Sementara itu, Muhammad Reza, Kepala Biro Hukum, Humas dan Kerjasama KPPU menilai, polemik β€˜haram atau halalnya’ transportasi berbasis aplikasi harusnya bisa diikuti oleh inovasi juga dari sisi regulasi, bukannya malah membatasi.
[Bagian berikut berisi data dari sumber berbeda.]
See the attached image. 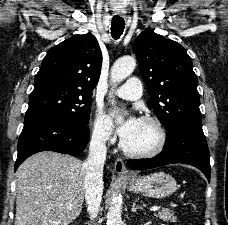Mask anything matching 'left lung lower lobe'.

β€œSedangkan untuk (transportasi) roda dua, kalau memang regulasinya tidak memperbolehkan lantaran faktor keamanan penumpang dimana tingkat kecelakaan yang mengakibatkan kematian masih didominasi kendaraan roda dua, maka pemerintah harusnya juga melarang ojek konvensional,” jelasnya.